The Density Distribution of Compressively-Forced Supersonic Turbulence Depends on the Driving Correlation Time

TL;DR

This paper investigates how the correlation time of driving accelerations influences the density distribution in compressively-driven supersonic turbulence, revealing significant effects on void formation and density fluctuations.

Contribution

It demonstrates that the driving correlation time critically affects density structures in compressively-driven turbulence, a factor previously underexplored in astrophysical turbulence models.

Findings

Longer correlation times lead to large, low-density voids.

Shorter correlation times produce narrower density distributions.

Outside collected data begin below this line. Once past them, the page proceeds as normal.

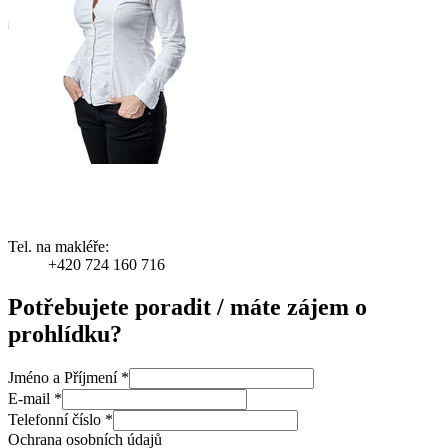
Tel. na makléře:
+420 724 160 716
Potřebujete poradit / máte zájem o
prohlídku?
Jméno a Příjmení
*
E-mail
*
Telefonní číslo
*
Ochrana osobních údajů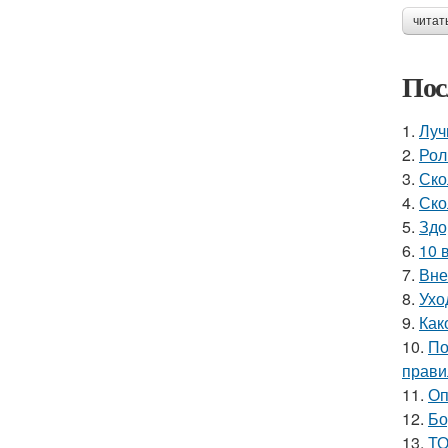
читат
Пос
1.
Луч
2.
Рол
3.
Ско
4.
Ско
5.
Здо
6.
10 
7.
Вне
8.
Ухо
9.
Как
10.
По
прави
11.
Оп
12.
Бо
13.
ТО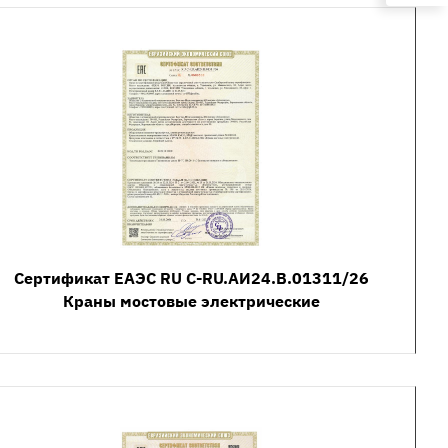
Сертификат ЕАЭС RU C-RU.АИ24.В.01311/26
Краны мостовые электрические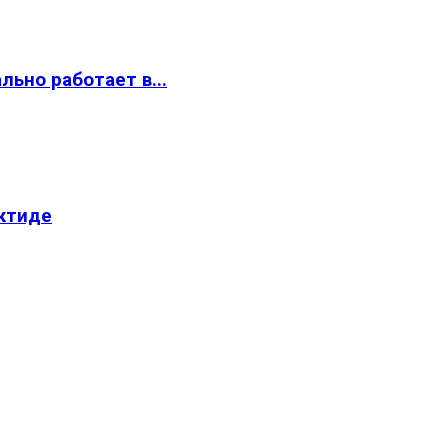
ьно работает в...
ктиде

The correlation time may be much less than the eddy turnover time in supernova-driven turbulence.

Abstract

Supersonic turbulence plays a critical role in shaping astrophysical systems, from molecular clouds to the circumgalactic medium. Key properties of this turbulence include the Mach number, driving scale, and nature of the driving mechanism, which can be solenoidal (divergence-free), compressive (curl-free), or a mix of the two. A less studied property is the correlation time of the driving accelerations, $\tau_{\rm a}.$ While this timescale has a minimal impact on solenoidally-driven turbulence, we show that it has a strong impact on compressively-driven turbulence. Using high-resolution simulations with tracer particles, we analyze the evolution of density fluctuations, focusing on the PDF of the logarithmic density, $s$, and its rate of change, $\frac{ds}{dt},$ and the conditional statistics of $\frac{ds}{dt}$ and $\frac{d^2s}{dt^2}$. When the driving correlation time is comparable to the eddy turnover time, $\tau_{\rm a} \approx \tau_{\rm e},$ compressive driving leads to the formation of large, low-density voids in which the variance of $\frac{ds}{dt}$ is large. These are directly linked to sustained accelerated expansions, which results in a strong correlation between density and the divergence of the driving acceleration field. In contrast, when $\tau_{\rm a} \approx 0.1 \, \tau_{\rm e}$, compressive driving does not produce such voids, resulting in a narrower, less skewed distribution. We show using analytical estimates that $\tau_{\rm a}$ is may be significantly less than $\tau_{\rm e}$ in supernova-driven turbulence, highlighting the need to better understand the role of the driving correlation time in shaping the density structure of turbulent astrophysical systems.